Magħna bi Skype, l-Ex Prim Ministru, Dr. Joseph Muscat

Il-kummenti ta' Dr. Joseph Muscat dwar il-Presidenza Amerikana.

Posted by L-Erbgħa Fost il-Ġimgħa on Friday, January 22, 2021

Trump ended up losing to Biden, who was sworn in as the 46th President of the United States last week.

Muscat blamed Trump’s defeat on two aspects – both related to the COVID-19 pandemic, which he described as a game changer. 

“There couldn’t be an election campaign, and Joe Biden had to campaign from his basement without any rallies, and he basically let Trump campaign by himself.”

“If there had been a normal campaign, I think the results would have been different.”

Secondly, the former Maltese Prime Minister flagged a strategic error on Trump’s part when he discouraged people from voting through mail-in ballots by claiming that it leads to widespread fraud.

“Who knows how many hundreds of thousands of Republican votes were lost in places that were lost by a few thousand votes, people who couldn’t vote in person because they had COVID-19, were caught in bad weather or were stuck at work?”

“It’s not like Malta, when elections are a national holiday.
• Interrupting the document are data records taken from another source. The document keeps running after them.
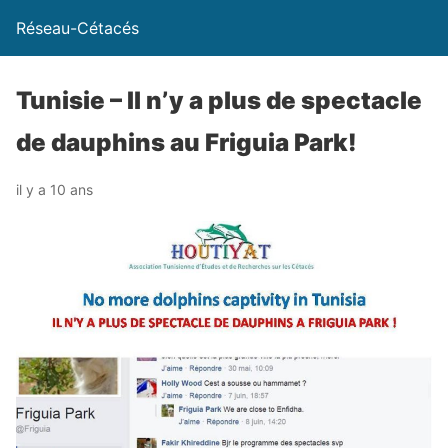
Réseau-Cétacés
Tunisie – Il n’y a plus de spectacle
de dauphins au Friguia Park!
il y a 10 ans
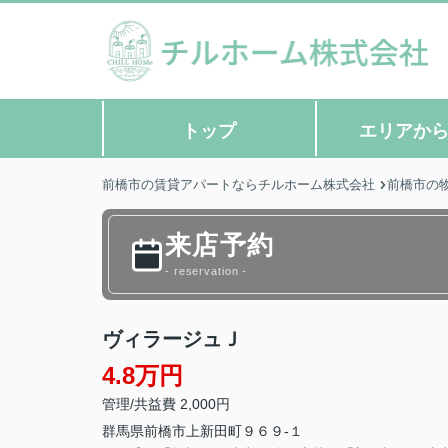
トップ
エリアか
前橋市の賃貸アパートならチルホーム株式会社
前橋市の
来店予約
- reservation -
ヴィラージュＪ
4.8万円
管理/共益費 2,000円
群馬県
前橋市
上新田町
９６９-１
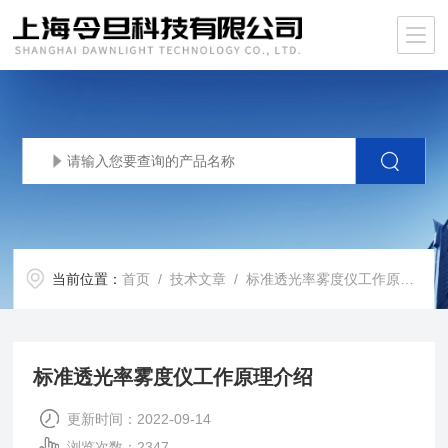
当前位置：
首页
/
技术文章
/ 标准透光率雾度仪工作原理介绍
标准透光率雾度仪工作原理介绍
更新时间：2022-09-14
浏览次数：2347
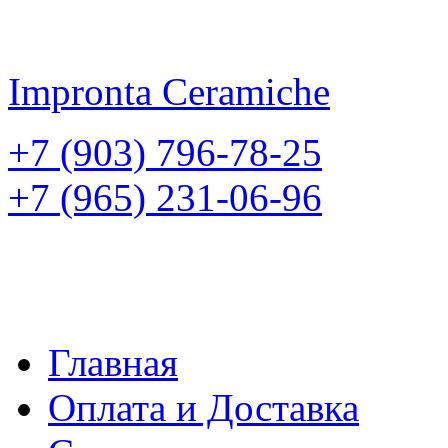
Impronta
Ceramiche
+7 (903) 796-78-25
+7 (965) 231-06-96
Главная
Оплата и Доставка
Some people need to travel hundreds of miles to vote.”

Photo: Donald Trump (Facebook)

Photo: Donald Trump (Facebook)

Muscat predicted the world has yet to see the last of Trump, suggesting he could run for president again in 2024, if not barred by impeachment proceedings, or perhaps open his own TV station or social media platform.

“Honestly I think Trump’s initial reaction to the election result was the start of his next election campaign,” Muscat said. “He was campaigning well, claiming to be a victim of the system, that the system and media broke him, and that this amounts to a betrayal of the American people.”

“I disagree with this message but although many people make fun of him,think his communication style appeals to many Americans in a way traditional politicians don’t.”

Meanwhile, Muscat’s predecessor as Prime Minister Lawrence Gonzi offered a different take on things.

Magħna bi Skype, l-Ex Prim Ministru, Dr. Lawrence Gonzi

Il-kummenti ta' Dr. Lawrence Gonzi fuq il-Presidenza Amerikana

Posted by L-Erbgħa Fost il-Ġimgħa on Friday, January 22, 2021

Gonzi blamed Trump and his supporters in the US media and the Republican Party for the infamous riot at Capitol Hill which left four people dead.

“Trump did something very few political leaders do, which was that he would tweet what he wants from the comfort of his chair. I don’t want to draw comparisons, but in a normal leadership system, a leader has their own people advising them and watching out for every single word they say.”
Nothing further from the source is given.